All hallways, stairs, and entrances must also be well lit. A tenant can add additional locks to their door, but must provide a copy of the key to the landlord if requested.
Rent Increases and Late Fees
Can my landlord charge late fees?
A landlord can only charge a late fee if the payment is received five days after it is due. The amount must be 5% or $50.00, whichever is less.
Can my landlord increase rent during renewal?
For non-regulated units: if the increase is more than 5%, they must provide a written notice in advance depending on the time that you have lived there.
If more than 2 years: 90 days in advance
If more than 1 year but less than 2: 60 days in advance
Less than a year: 30 days in advance
Rent stabilized tenants: the maximum increase must be based in accordance with the guidelines issued by the Rent Guidelines Board, or on a specific ground set forth in the Rent Stabilization Code.
Rent controlled tenants: a landlord is limited to increasing a rent-controlled tenant’s rent by the average of the five most recent Rent Guidelines Board annual rent increases for one-year lease renewals, or 7.5% (whichever is less).
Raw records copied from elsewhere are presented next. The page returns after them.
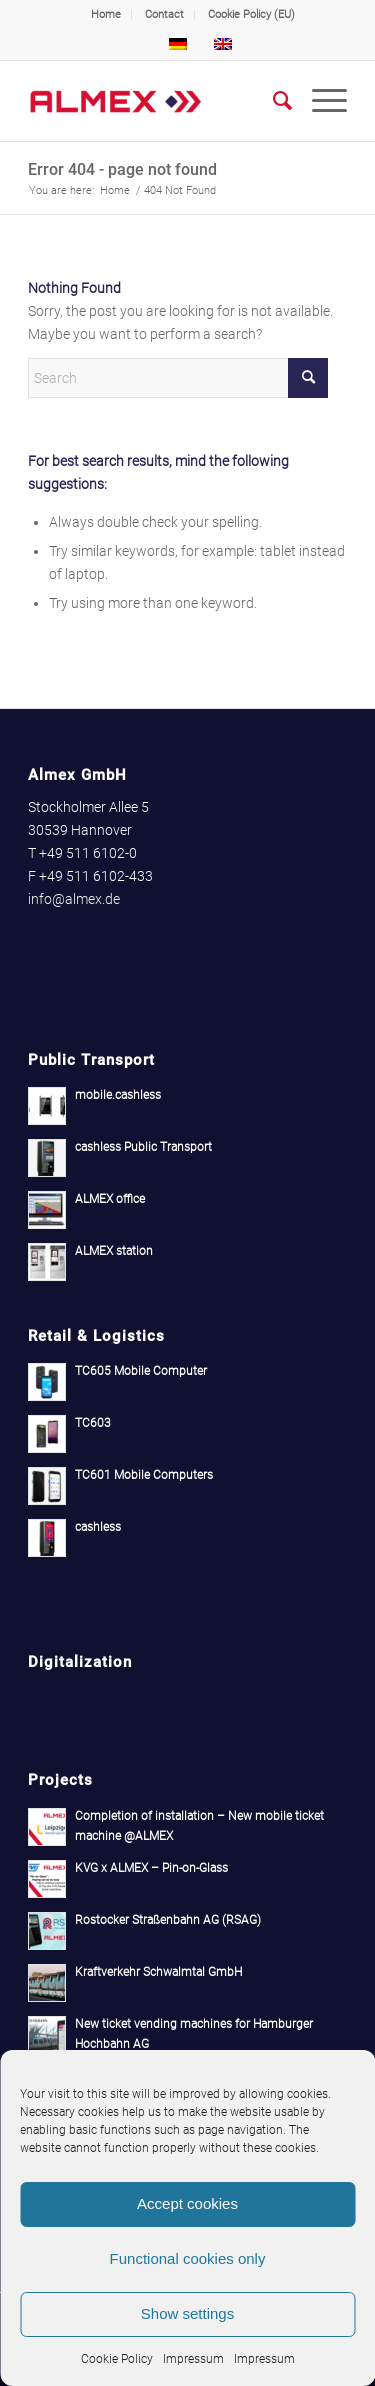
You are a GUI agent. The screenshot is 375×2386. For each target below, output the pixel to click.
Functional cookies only (188, 2258)
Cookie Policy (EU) (251, 14)
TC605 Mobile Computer (141, 1371)
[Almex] (155, 101)
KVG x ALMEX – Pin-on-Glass (151, 1868)
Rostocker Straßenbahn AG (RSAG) (168, 1920)
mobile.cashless (118, 1095)
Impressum (193, 2359)
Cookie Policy (117, 2359)
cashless (98, 1527)
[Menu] (319, 101)
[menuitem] (106, 15)
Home (106, 14)
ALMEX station (114, 1251)
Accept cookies (187, 2203)
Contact (164, 14)
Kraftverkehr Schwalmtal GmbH (158, 1972)
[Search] (272, 101)
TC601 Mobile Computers (144, 1475)
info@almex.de (74, 899)
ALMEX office (110, 1199)
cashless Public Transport (143, 1147)
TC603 (93, 1423)
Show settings (187, 2313)
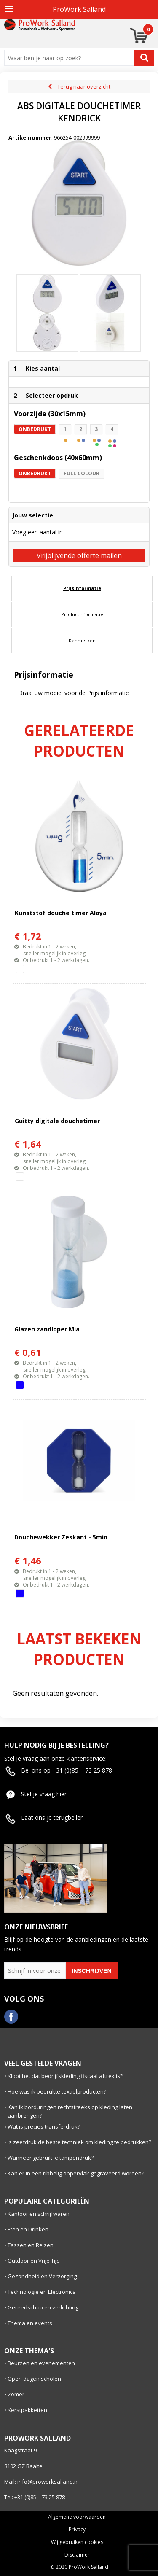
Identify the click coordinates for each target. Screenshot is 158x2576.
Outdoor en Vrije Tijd (34, 2260)
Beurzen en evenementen (41, 2363)
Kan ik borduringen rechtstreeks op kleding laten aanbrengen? (70, 2111)
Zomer (16, 2394)
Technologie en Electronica (42, 2292)
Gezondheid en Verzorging (42, 2276)
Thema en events (30, 2323)
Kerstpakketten (27, 2410)
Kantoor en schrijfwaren (39, 2214)
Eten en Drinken (28, 2229)
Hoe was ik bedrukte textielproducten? (57, 2091)
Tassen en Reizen (31, 2245)
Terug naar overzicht (83, 86)
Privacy (77, 2529)
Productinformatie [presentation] (82, 614)
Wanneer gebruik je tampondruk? (51, 2157)
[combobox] (71, 58)
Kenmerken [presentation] (82, 640)
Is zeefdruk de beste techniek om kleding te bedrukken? (79, 2142)
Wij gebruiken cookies (77, 2542)
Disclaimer (77, 2555)
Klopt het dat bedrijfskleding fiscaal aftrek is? (65, 2076)
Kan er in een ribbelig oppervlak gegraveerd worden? (76, 2173)
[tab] (82, 588)
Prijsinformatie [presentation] (82, 588)
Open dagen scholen (34, 2378)
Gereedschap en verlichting (43, 2307)
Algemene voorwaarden (77, 2517)
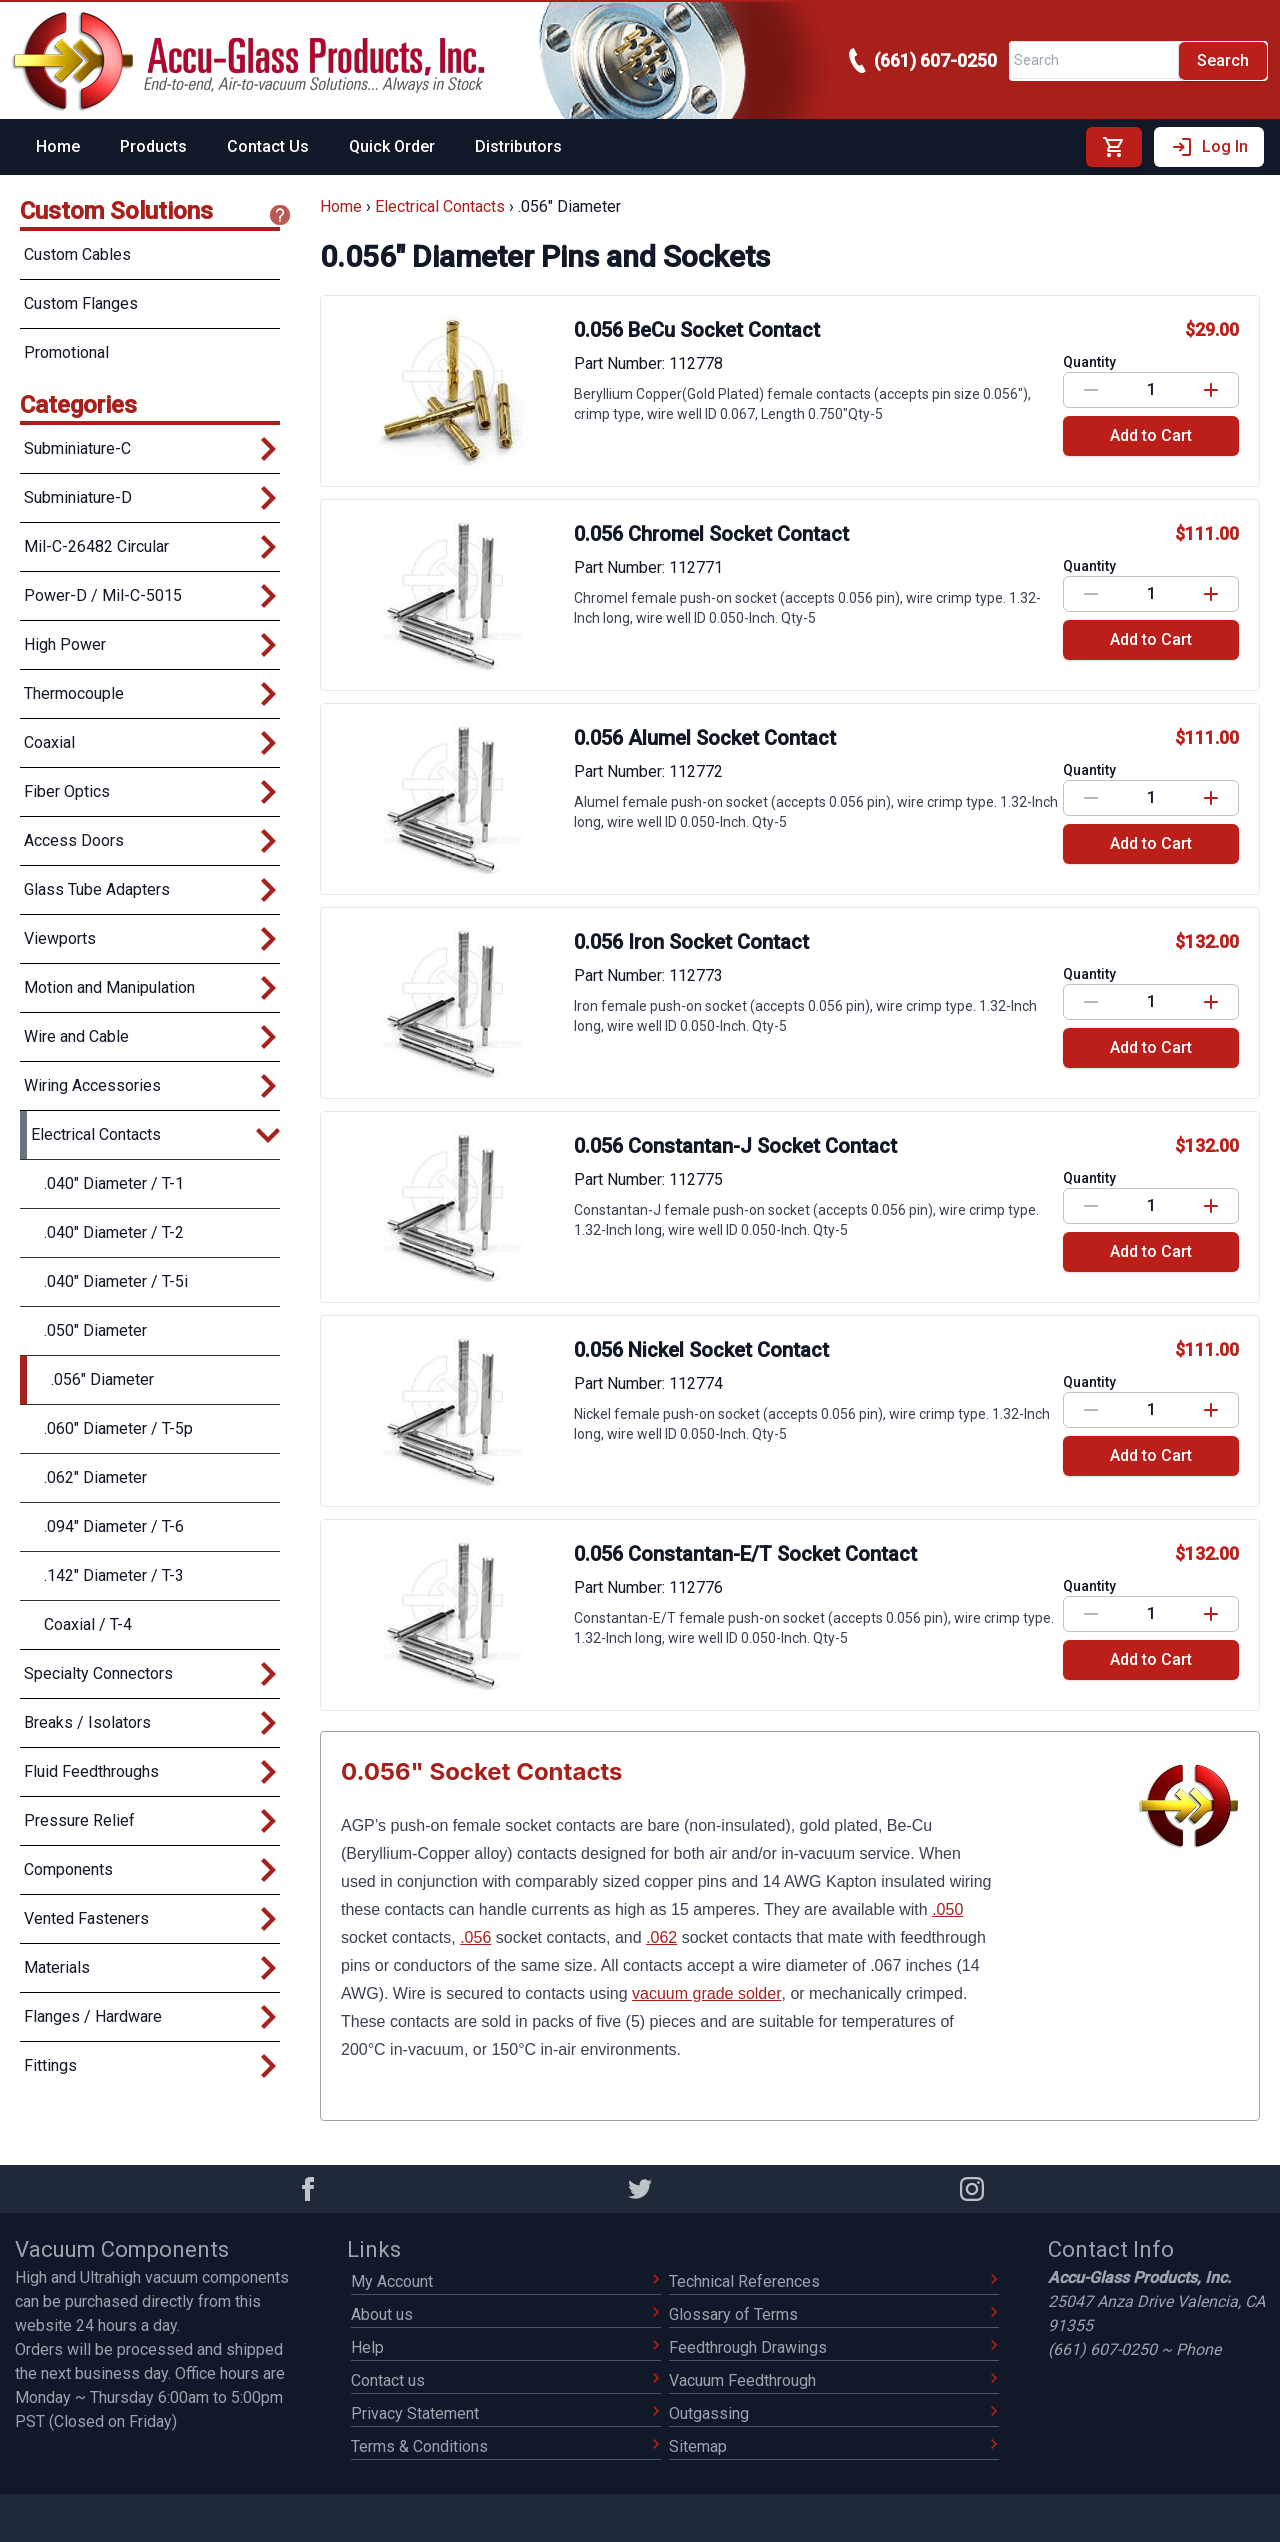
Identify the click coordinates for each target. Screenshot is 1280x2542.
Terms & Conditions (505, 2446)
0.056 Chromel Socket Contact (711, 534)
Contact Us (268, 146)
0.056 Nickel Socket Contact (701, 1350)
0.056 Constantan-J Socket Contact (735, 1146)
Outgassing (834, 2413)
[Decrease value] (1090, 390)
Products (153, 146)
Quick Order (392, 146)
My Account (505, 2281)
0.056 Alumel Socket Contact (705, 738)
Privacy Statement (505, 2413)
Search (1223, 60)
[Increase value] (1211, 390)
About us (505, 2314)
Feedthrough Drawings (834, 2347)
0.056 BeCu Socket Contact (697, 330)
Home (58, 146)
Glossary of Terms (834, 2314)
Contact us (505, 2380)
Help (505, 2347)
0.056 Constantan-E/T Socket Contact (745, 1554)
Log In (1209, 147)
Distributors (518, 146)
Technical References (834, 2281)
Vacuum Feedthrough (834, 2380)
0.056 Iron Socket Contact (691, 942)
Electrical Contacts (440, 206)
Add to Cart (1151, 435)
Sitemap (834, 2446)
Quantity (1089, 362)
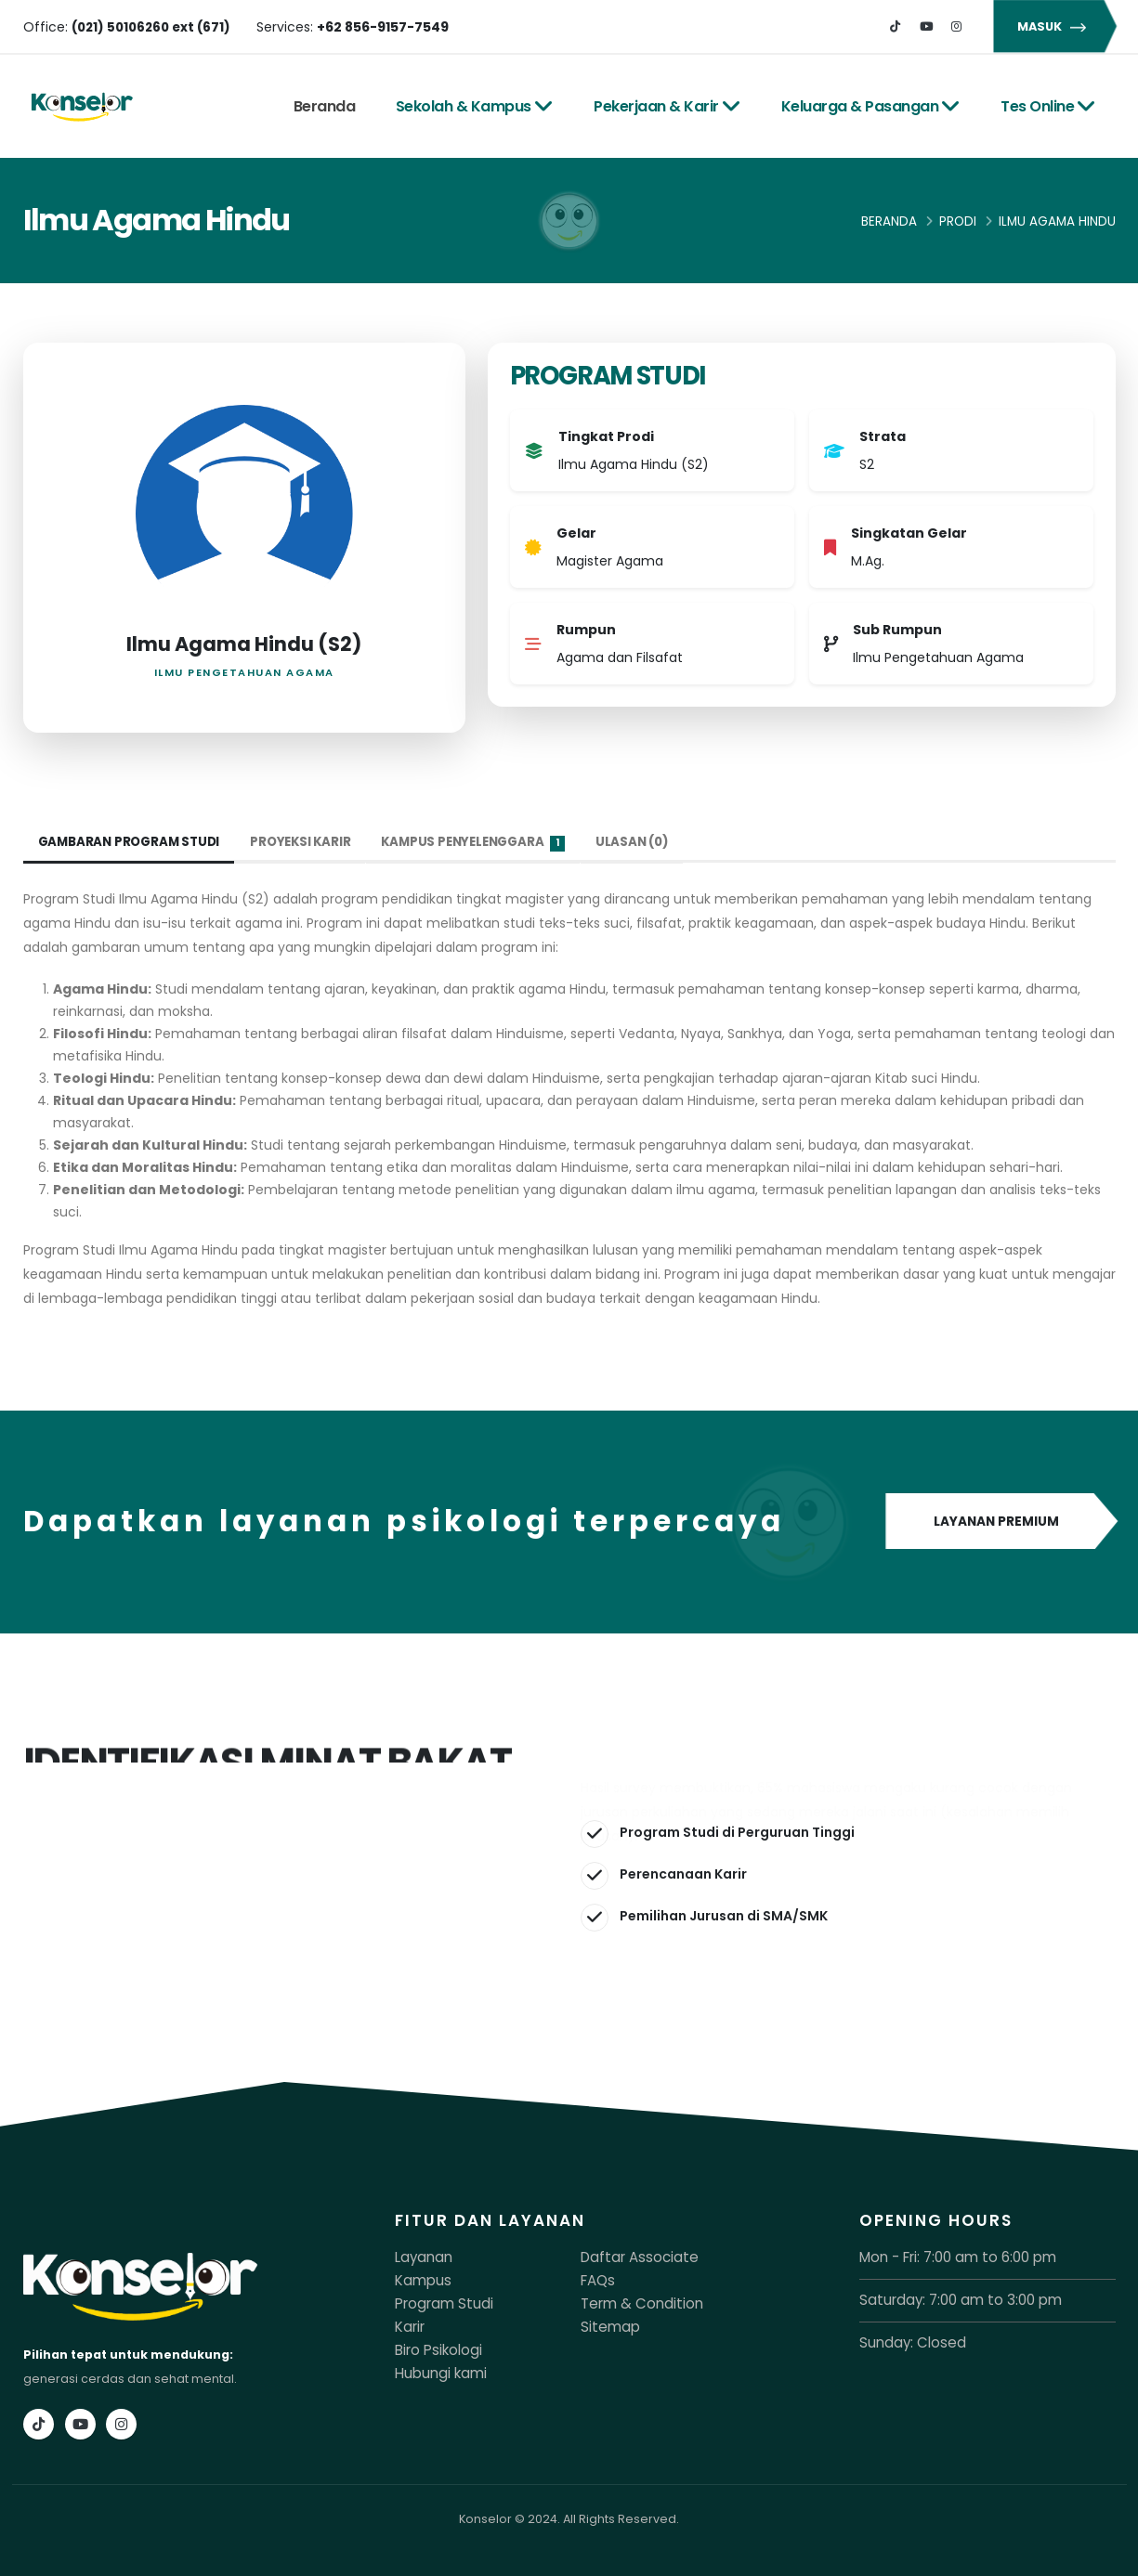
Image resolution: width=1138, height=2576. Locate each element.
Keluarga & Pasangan (871, 106)
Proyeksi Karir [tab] (310, 842)
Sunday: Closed (906, 2340)
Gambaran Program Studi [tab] (133, 842)
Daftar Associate (630, 2257)
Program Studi (437, 2301)
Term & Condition (633, 2301)
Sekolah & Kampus (475, 106)
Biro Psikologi (434, 2346)
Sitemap (606, 2324)
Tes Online (1048, 106)
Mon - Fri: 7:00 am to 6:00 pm (944, 2257)
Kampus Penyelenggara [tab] (490, 842)
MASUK (1054, 26)
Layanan (420, 2257)
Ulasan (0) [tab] (657, 842)
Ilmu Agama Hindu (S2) (243, 644)
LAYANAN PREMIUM (1001, 1522)
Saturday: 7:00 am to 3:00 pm (946, 2299)
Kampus (419, 2279)
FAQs (595, 2279)
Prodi (957, 221)
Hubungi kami (436, 2368)
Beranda (325, 106)
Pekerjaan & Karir (667, 106)
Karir (408, 2324)
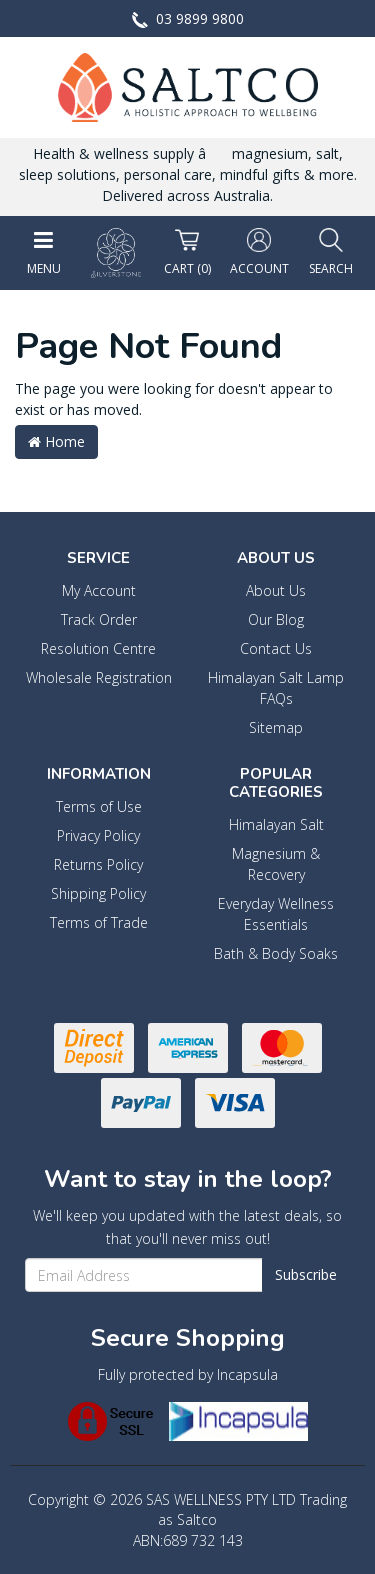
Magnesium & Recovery (276, 864)
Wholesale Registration (99, 677)
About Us (276, 590)
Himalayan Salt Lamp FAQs (276, 688)
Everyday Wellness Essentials (276, 914)
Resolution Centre (98, 648)
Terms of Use (99, 806)
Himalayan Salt (276, 824)
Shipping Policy (98, 893)
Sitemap (276, 727)
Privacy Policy (98, 835)
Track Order (99, 619)
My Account (99, 590)
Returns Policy (98, 864)
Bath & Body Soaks (276, 953)
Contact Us (276, 648)
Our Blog (276, 619)
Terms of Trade (99, 922)
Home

Also Read: ‘Not Happening in White Communities’: The Data Behind NYC Fires
What is Rent Control?
Rent control applies to residential buildings constructed before February, 1947 in New York City and certain parts of Albany, Erie, Nassau, Rensselaer, Schenectady, and Westchester counties. It limits the rent an owner may charge for an apartment and restricts the right of the owner to evict tenants. For an apartment to be rent controlled, a tenant or a lawful successor must have been living in the apartment continuously since July, 1st 1971 – sometimes since April 1, 1953.
How Do I Know If My Apartment is Rent Stabilized?
To find out the rental history of your apartment, if your apartment is rent stabilized, you can inquire about it online by entering your name, address, and a valid email address on the New York State Division of Housing and Community Renewal portal.